Days after opponents of the Houston Equal Rights Ordinance began airing a disgusting transphobic spot, the coalition supporting HERO responded Friday with its own radio ad. 

The ad from Houston Unites pointedly addresses the transgender bathroom myth that has become a rallying cry for HERO opponents. Earlier this week, the anti-LGBT "Campaign for Houston" released a radio ad alleging HERO would allow men to enter women's restrooms, which it called "filthy, disgusting and unsafe." 

Houston Unites' response features Rev. Will Reed, pastor of Servants of Christ United Methodist Church, who emphasizes that in addition to sexual orientation and gender identity, HERO prohibits discrimination based on 13 other characteristics, including race: 



“As Christians, my wife and I believe in treating others the way we want to be treated, that’s what we’ve taught our children. 

“Recently, we’re hearing about HERO – Houston’s Equal Rights Ordinance, and concerns some have raised about privacy in public bathrooms,” Reed says in the ad. “What’s being lost is that it’s already illegal to go into a bathroom to harm or harass someone. This law won’t change that.

“We looked into it, and HERO is actually about providing a needed local tool to protect Houstonians from discrimination based on their race, religion, age, gender, military status, pregnancy, sexual orientation, gender identity or disability,” Reed says. "And Houston is the only major city in Texas without these protections against discrimination in jobs, housing and public places. In most cases, without local protections, Houstonians literally have to make a federal case out of it to get legal help with discrimination. That’s why we’re voting ‘yes’ on (Proposition 1), to keep Houston’s equal rights ordinance. We’re all God’s children and we should all be protected from discrimination.”

In a release announcing the ad, Houston Unites notes that more than half of discrimiation complaints filed under HERO were based on race, while another 17 percent were based on gender or pregnancy. The ad will air for at least two weeks on KHMX-FM, KKBQ/KTHT-FM, KODA-FM, KPRC-AM, KTRH-AM, RODA-FM and RTRH-AM.



The Campaign for Houston ad, which made headlines and was widely panned in progressive circles, features a young female narrator who says she hopes to get pregnant and have her child in Houston, but is concerned about the impacts of HERO. Listen:



"We are being told the ordinance will prevent discrimination against pregnant women," the narrator says. "That makes absolutely no sense. There are already federal and state laws that prohibit discrimination against pregnant women, but this ordinance will allow men to freely go into women’s bathrooms, locker rooms and showers. That is filthy, that is disgusting and that is unsafe. Join me and other women in Houston as we vote ‘No’ on Mayor Parker’s bathroom ordnance. And again, let me make this very clear, on behalf of all moms, sisters and daughters, no men in women’s bathrooms.”

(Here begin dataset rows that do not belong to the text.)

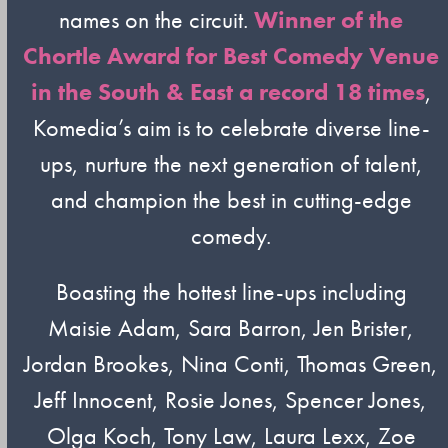
names on the circuit.
Winner of the
Chortle Award for Best Comedy Venue
in the South & East a record 18 times
,
Komedia’s aim is to celebrate diverse line-
ups, nurture the next generation of talent,
and champion the best in cutting-edge
comedy.
Boasting the hottest line-ups including
Maisie Adam, Sara Barron, Jen Brister,
Jordan Brookes, Nina Conti, Thomas Green,
Jeff Innocent, Rosie Jones, Spencer Jones,
Olga Koch, Tony Law, Laura Lexx, Zoe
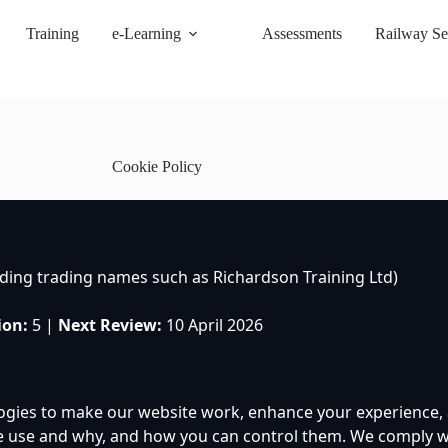
Training
e-Learning
Assessments
Railway Se
Cookie Policy
uding trading names such as Richardson Training Ltd)
ion:
5 |
Next Review:
10 April 2026
ogies to make our website work, enhance your experience, a
e use and why, and how you can control them. We comply wi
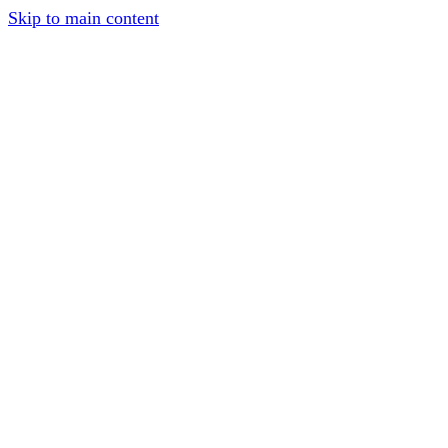
Skip to main content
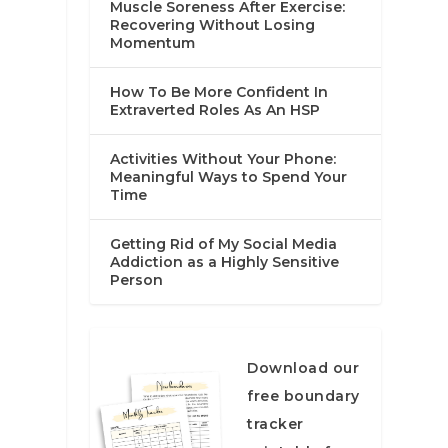
Muscle Soreness After Exercise:
Recovering Without Losing
Momentum
How To Be More Confident In
Extraverted Roles As An HSP
Activities Without Your Phone:
Meaningful Ways to Spend Your
Time
Getting Rid of My Social Media
Addiction as a Highly Sensitive
Person
Download our
free boundary
tracker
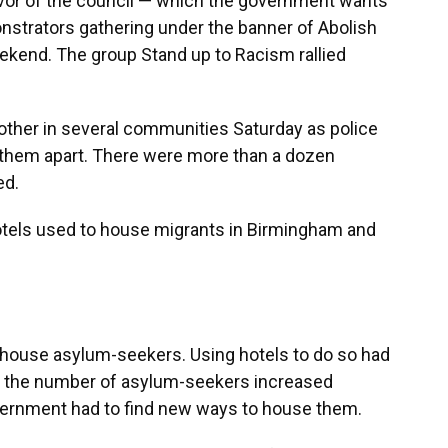
vor of the council — which the government wants
nstrators gathering under the banner of Abolish
kend. The group Stand up to Racism rallied
other in several communities Saturday as police
ep them apart. There were more than a dozen
ed.
otels used to house migrants in Birmingham and
o house asylum-seekers. Using hotels to do so had
en the number of asylum-seekers increased
vernment had to find new ways to house them.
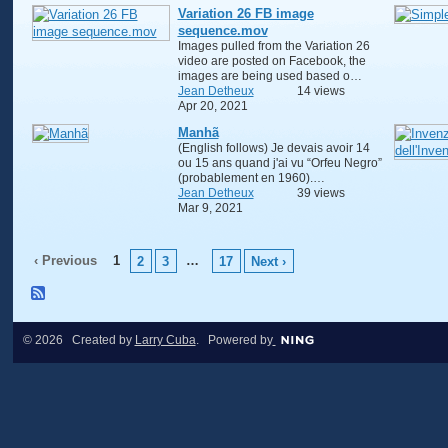
Variation 26 FB image
sequence.mov
Images pulled from the Variation 26
video are posted on Facebook, the
images are being used based o…
Jean Detheux
14 views
Apr 20, 2021
Manhã
(English follows) Je devais avoir 14
ou 15 ans quand j'ai vu “Orfeu Negro”
(probablement en 1960).…
Jean Detheux
39 views
Mar 9, 2021
‹ Previous
1
…
2
3
17
Next ›
© 2026 Created by
Larry Cuba
. Powered by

Houston Unites responded to the Campaign for Houston ad in a statement: 

"The ad is vulgar and grossly misleading. Nothing in the equal rights ordinance changes the fact that it is — and always will be — illegal to enter a restroom to harm or harass other people. And the ad leaves out the fact that the law protects tens of thousands of Houstonians from job discrimination based on their race, age, religion, sexual orientation, gender identity, and disability."

Also condemning the ad was Pulitzer Prize-winning Houston Chronicle columnist Lisa Falkenberg, who debunked the transgender bathroom myth in a manner rarely seen in the mainstream media: 

For critics such as former Harris County Republican Party chairman Jared Woodfill, the claim is just rough-and-tumble politics. It's a way to defeat an ordinance that partially benefits a group of people whose lifestyle they don't support. The claims might even be comical except for the fact that people believe them. ... 

Even if you insist on voting against it, pick another reason. Maybe you don't want to condone a transgender lifestyle. Maybe you believe protections for some groups are already extended by federal law, and you don't want a local ordinance that could offer relief more quickly and less expensively for your fellow Houstonians.

But don't vote against the ordinance because of urban myths about sexual predators in bathrooms. Sexual predators exist. But if they wanted to attack you in a public bathroom, they wouldn't need a city ordinance to do it.

Also this week, the City Council approved revised ballot language for the Nov. 3 vote on HERO, after the Texas Supreme Court ruled officials must ask voters whether to uphold the ordinance, rather than whether to repeal it. The final ballot language for Proposition 1 states: 

"Are you in favor of the Houston Equal Rights Ordinance, Ord. No. 2014-530, which prohibits discrimination in city employment and city services, city contracts, public accommodations, private employment, and housing based on an individual's sex, race, color, ethnicity, national origin, age, familial status, marital status, military status, religion, disability, sexual orientation, genetic information, gender identity, or pregnancy?"